Saturday, November 28, 2009

The Party is Over - Giving Thanks Never Ends


I've just wrestled the turkey carcass out of the crockpot, strained the stock and set it aside to cool so I can skim off the fat. I think I enjoy leftovers after Thanksgiving even more than the meal itself.

There were sixteen of us for Thanksgiving dinner on a balmy Tucson afternoon. Chris took some upholstery fabric I have had stashed for years; raided the fridge and pantry for seasonal fruits and vegetables and created a stunning table setting.

Despite my planning we had far more food than necessary and everyone left with goody boxes. The desserts were decadent - pumpkin mousse trifle with gingerbread (Gourmet Nov. 2009 - a keeper); chocolate cream pie; pistachio and pin-nut torte; apple pie; pecan tassies; berry crumble and home-made pine-nut brittle and peppermint bark. Sybaritic!

Turkey times two - apple cider glazed and cherry-wood smoked were moist and full of flavor. The artisanal ham is so good that I stowed that away for my own doggy bag! And the gravy was lump-free, bursting with flavor and oh so good.

There was a general pitching in to help Thursday night but I was still left with a wreck of a kitchen and spent yesterday morning cleaning up. I didn't mind. Turkey leftovers are now nestled under crust and the resultant pot-pies are in the freezer. The stock will become the base for soup.

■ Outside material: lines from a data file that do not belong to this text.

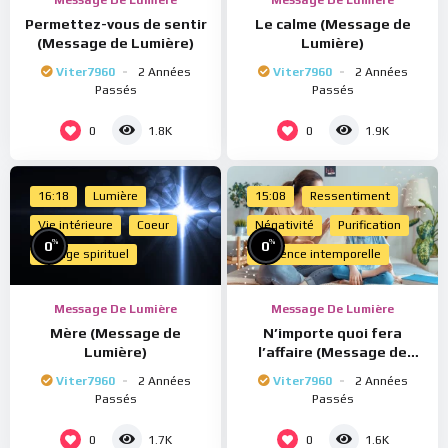
Permettez-vous de sentir
Le calme (Message de
(Message de Lumière)
Lumière)
Viter7960
2 Années
Viter7960
2 Années
Passés
Passés
0
0
1.8K
1.9K
16:18
Lumière
15:08
Ressentiment
Vie intérieure
Coeur
Négativité
Purification
%
%
0
0
Voyage spirituel
Présence intemporelle
Message De Lumière
Message De Lumière
Mère (Message de
N’importe quoi fera
Lumière)
l’affaire (Message de
Lumière)
Viter7960
2 Années
Viter7960
2 Années
Passés
Passés
0
0
1.7K
1.6K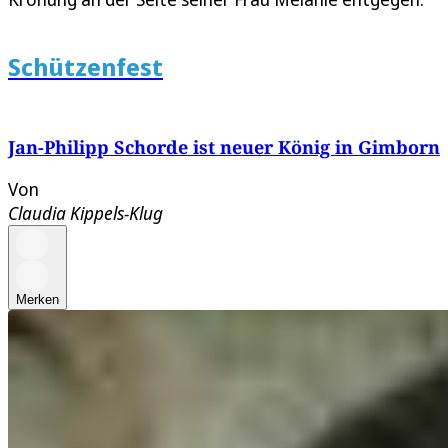
Schützenfest
Jan-Philipp Schorde ist neuer König in Gimborn
Von
Claudia Kippels-Klug
Merken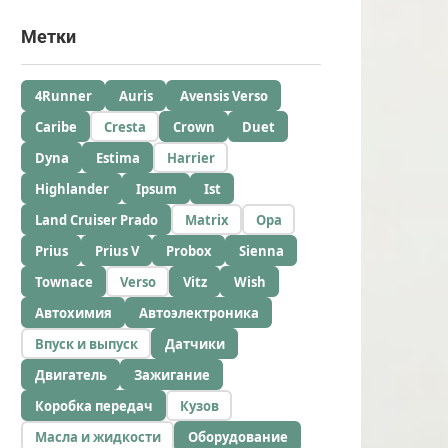
Метки
4Runner
Auris
Avensis Verso
Caribe
Cresta
Crown
Duet
Dyna
Estima
Harrier
Highlander
Ipsum
Ist
Land Cruiser Prado
Matrix
Opa
Prius
Prius V
Probox
Sienna
Townace
Verso
Vitz
Wish
Автохимия
Автоэлектроника
Впуск и выпуск
Датчики
Двигатель
Зажигание
Коробка передач
Кузов
Масла и жидкости
Оборудование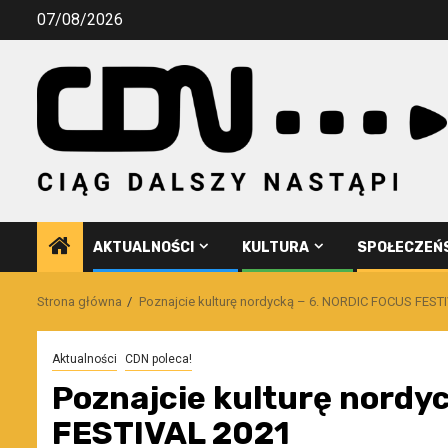
Przejdź
07/08/2026
do
treści
AKTUALNOŚCI
KULTURA
SPOŁECZEŃ
Strona główna
Poznajcie kulturę nordycką – 6. NORDIC FOCUS FEST
Aktualności
CDN poleca!
Poznajcie kulturę nordy
FESTIVAL 2021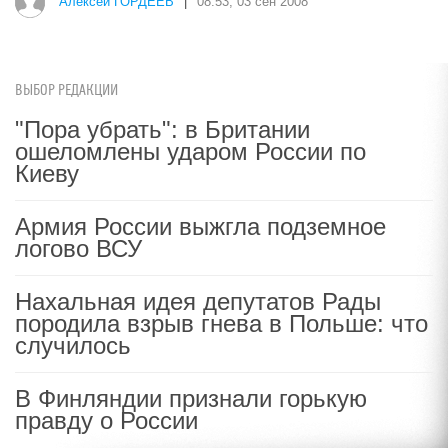
Алексей ГОРДЕЕВ
|
08:53, 03 сен 2008
ВЫБОР РЕДАКЦИИ
"Пора убрать": в Британии
ошеломлены ударом России по
Киеву
Армия России выжгла подземное
логово ВСУ
Нахальная идея депутатов Рады
породила взрыв гнева в Польше: что
случилось
В Финляндии признали горькую
правду о России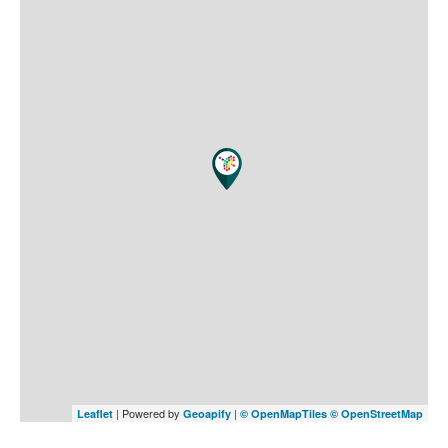
| Powered by
|
Leaflet
Geoapify
© OpenMapTiles
© OpenStreetMap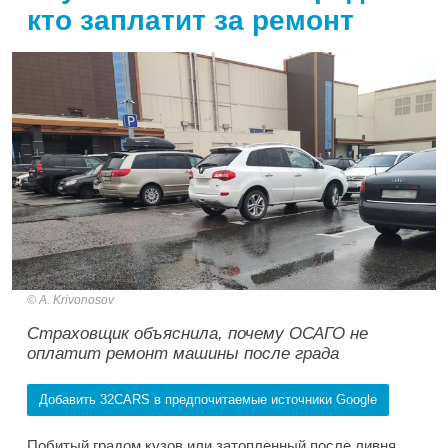
кто заплатит за ремонт
A. Krivonosov
Страховщик объяснила, почему ОСАГО не
оплатит ремонт машины после града
Добавить 32CARS в предпочитаемые источники Google
Побитый градом кузов или затопленный после ливня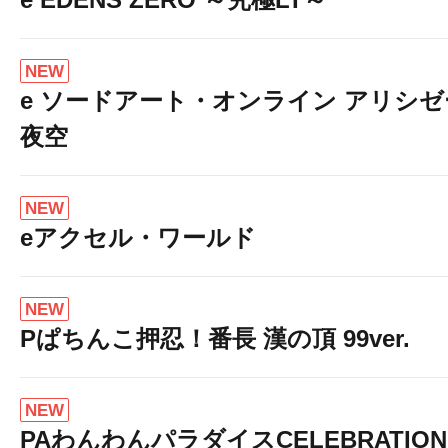
NEW
e ソードアート・オンライン アリシ
夜空
NEW
eアクセル・ワールド
NEW
Pぱちんこ押忍！番長 漢の頂 99ver.
NEW
PAわんわんパラダイスCELEBRATION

We got a call via Skype from the kids in Ethiopia - they had seventeen for dinner and reported a perfect turkey and trimmings. I love this holiday, it makes so much sense to take the time to give thanks.

Friday, November 20, 2009

Here, Turkey, Turkey....


Counting down to the big day. Not stressed, not especially organized either. I decided about twenty years ago that these big holidays had to be fun, and if they became an ordeal, then I wasn't participating. Bring on the finger-licking, the pretty table, the oopsis and triumphs - but don't expect me to get stressed! I'm not the headless one running around here - that is the fate of the poor turkey!

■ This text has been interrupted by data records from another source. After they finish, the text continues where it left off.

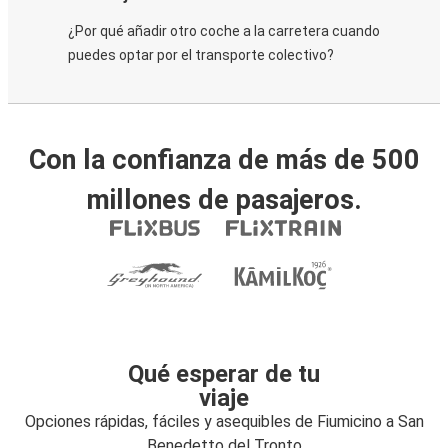
¿Por qué añadir otro coche a la carretera cuando
puedes optar por el transporte colectivo?
Con la confianza de más de 500
millones de pasajeros.
Qué esperar de tu
viaje
Opciones rápidas, fáciles y asequibles de Fiumicino a San
Benedetto del Tronto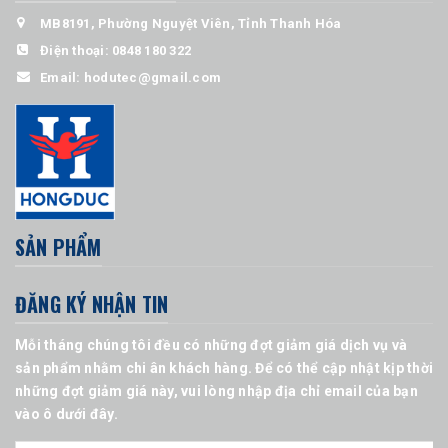
MB8191, Phường Nguyệt Viên, Tỉnh Thanh Hóa
Điện thoại:
0848 180 322
Email:
hodutec@gmail.com
SẢN PHẨM
ĐĂNG KÝ NHẬN TIN
Mỗi tháng chúng tôi đều có những đợt giảm giá dịch vụ và
sản phẩm nhằm chi ân khách hàng. Để có thể cập nhật kịp thời
những đợt giảm giá này, vui lòng nhập địa chỉ email của bạn
vào ô dưới đây.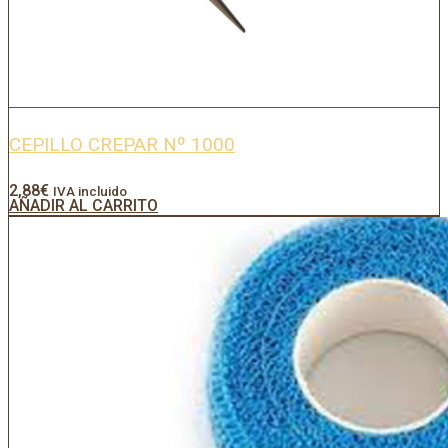
CEPILLO CREPAR Nº 1000
2,88
€
IVA incluido
AÑADIR AL CARRITO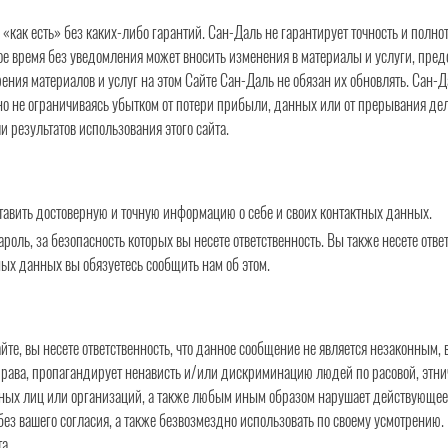
 «как есть» без каких-либо гарантий.
Сан-Даль
не гарантирует точность и полнот
е время без уведомления может вносить изменения в материалы и услуги, предо
рения материалов и услуг на этом Сайте
Сан-Даль
не обязан их обновлять.
Сан-Д
 но не ограничиваясь убытком от потери прибыли, данных или от прерывания дел
 результатов использования этого сайта.
тавить достоверную и точную информацию о себе и своих контактных данных.
ароль, за безопасность которых вы несете ответственность. Вы также несете отв
ных данных вы обязуетесь сообщить нам об этом.
йте, вы несете ответственность, что данное сообщение не является незаконным
права, пропагандирует ненависть и/или дискриминацию людей по расовой, этни
ных лиц или организаций, а также любым иным образом нарушает действующее з
ез вашего согласия, а также безвозмездно использовать по своему усмотрению. 
а.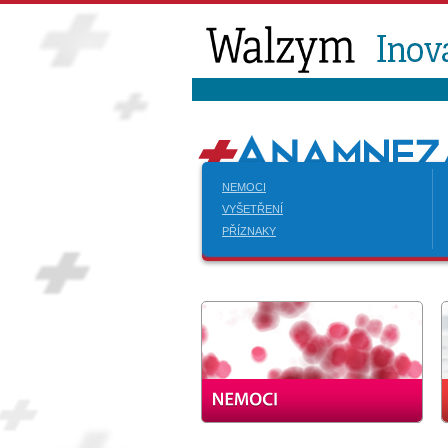
NEMOCI
VYŠETŘENÍ
PŘÍZNAKY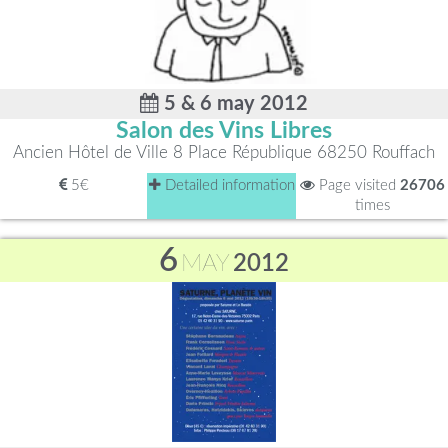
5 & 6 may 2012
Salon des Vins Libres
Ancien Hôtel de Ville 8 Place République 68250 Rouffach
5€
Detailed information
Page visited
26706
times
6
MAY
2012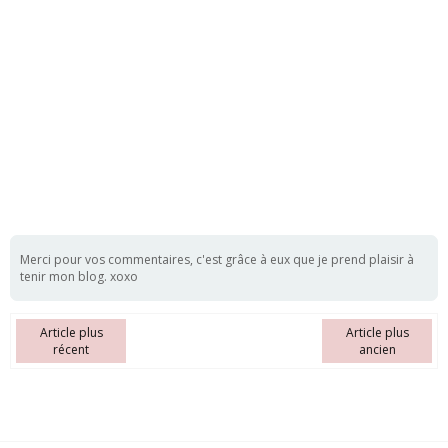
Merci pour vos commentaires, c'est grâce à eux que je prend plaisir à
tenir mon blog. xoxo
Article plus
Article plus
récent
ancien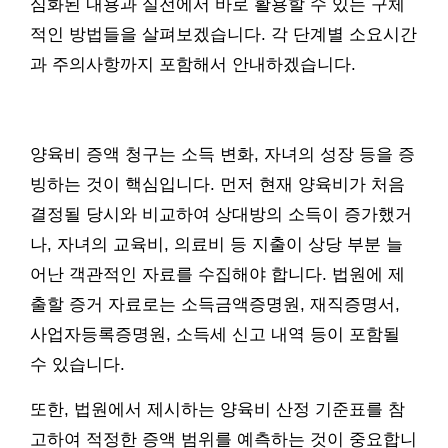
심화된 내용과 실전에서 바로 활용할 수 있는 구체
적인 방법들을 살펴보겠습니다. 각 단계별 소요시간
과 주의사항까지 포함해서 안내하겠습니다.
양육비 증액 청구는 소득 변화, 자녀의 성장 등을 증
빙하는 것이 핵심입니다. 먼저 현재 양육비가 처음
결정될 당시와 비교하여 상대방의 소득이 증가했거
나, 자녀의 교육비, 의료비 등 지출이 상당 부분 늘
어난 객관적인 자료를 수집해야 합니다. 법원에 제
출할 증거 자료로는 소득금액증명원, 재직증명서,
사업자등록증명원, 소득세 신고 내역 등이 포함될
수 있습니다.
또한, 법원에서 제시하는 양육비 산정 기준표를 참
고하여 적정한 증액 범위를 예측하는 것이 중요합니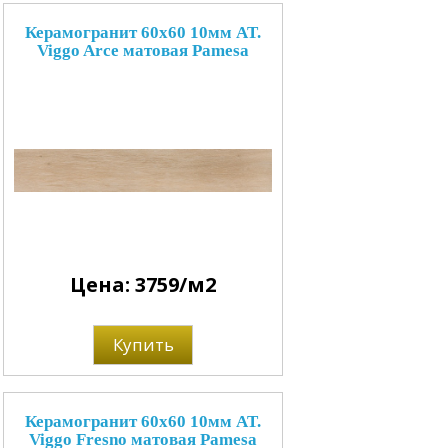
Керамогранит 60x60 10мм AT.
Viggo Arce матовая Pamesa
Цена: 3759/м2
Купить
Керамогранит 60x60 10мм AT.
Viggo Fresno матовая Pamesa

Thanksgiving is at my house this year. Praying for temperatures in the mid-seventies so we can eat outside in the Sala Fresca. Also praying that the roadwork crew take a break and cut the dust and noise. last year we were all up at the cabin but work and kid schedules this year made it more practical to stay in town. The usual crew will be here - a great mix of family, old friends, new strays, and in the case of my youngest son - girlfriend of the season. His sister and I have bets on how long the Thanksgiving girl will last. Seems that he brings one to a family gathering and the relationship fizzles within weeks! he's being mysterious this year, not confirming that he's bringing anyone.

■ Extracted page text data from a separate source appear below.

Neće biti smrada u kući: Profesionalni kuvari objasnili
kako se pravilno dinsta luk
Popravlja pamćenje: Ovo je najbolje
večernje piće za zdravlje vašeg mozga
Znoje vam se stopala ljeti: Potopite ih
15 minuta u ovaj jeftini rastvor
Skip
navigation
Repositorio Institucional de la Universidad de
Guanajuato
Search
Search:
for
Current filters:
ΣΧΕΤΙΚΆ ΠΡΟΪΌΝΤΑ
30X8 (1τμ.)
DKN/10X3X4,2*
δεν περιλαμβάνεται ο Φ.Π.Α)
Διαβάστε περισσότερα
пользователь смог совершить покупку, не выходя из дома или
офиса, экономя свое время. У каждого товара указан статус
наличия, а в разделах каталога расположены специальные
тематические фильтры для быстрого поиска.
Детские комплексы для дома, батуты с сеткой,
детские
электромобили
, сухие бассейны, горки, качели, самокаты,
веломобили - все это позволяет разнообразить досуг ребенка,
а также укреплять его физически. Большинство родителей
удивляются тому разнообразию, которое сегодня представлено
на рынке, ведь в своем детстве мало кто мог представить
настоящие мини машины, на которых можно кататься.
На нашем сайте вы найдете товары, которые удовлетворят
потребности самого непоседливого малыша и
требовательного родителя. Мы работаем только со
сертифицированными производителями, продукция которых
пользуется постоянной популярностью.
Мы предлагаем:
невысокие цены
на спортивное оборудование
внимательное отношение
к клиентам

As of today the count is 16 adults plus assorted kids. At this stage of the game I say "what the heck," and tell everyone to plan on food for 20. That's what I love about this holiday - stretching the table, the turkey and my heart. Thanksgiving is an inclusive event - doors should be opened.

A group of us composed of family and old friends have been taking it in turn for years now to host the holiday dinner. Things work out really well no matter who does the planning. If you are short of ideas, check out our reader contributed TG favorites. My daughter not only assigned dishes but printed out recipes for everyone on her turn. I have a more let the chips fall approach with very loosely worded guidelines. It will come together. I know I'm in charge of turkey. I co-opted Jim and Chris to do a repeat of their fabulous smoked turkey too. I ordered an artisanal apple-smoked ham (exorbitant price so it had better be good.) Personal trainer, Gene, who is also a good friend, got assigned stuffings; daughter, Lisa is the dessert queen; youngest son is the master of mashed potatoes - although he blew it one year when he added horseradish. I know others are bringing a sweet potato dish, soup, appetisers. I'm doing all the greenies. I'm sneaking in brussel sprouts in a recipe from the Minimalist - shredded, flash fried with bacon and fresh figs, drizzled with balsamic. As a tribute to the last issue of Gourmet, I'll follow their turkey recipe and some side suggestions. Have also printed out Chef Nassar's fool-proof gravy recipe for the lucky soul who'll be assigned to that task.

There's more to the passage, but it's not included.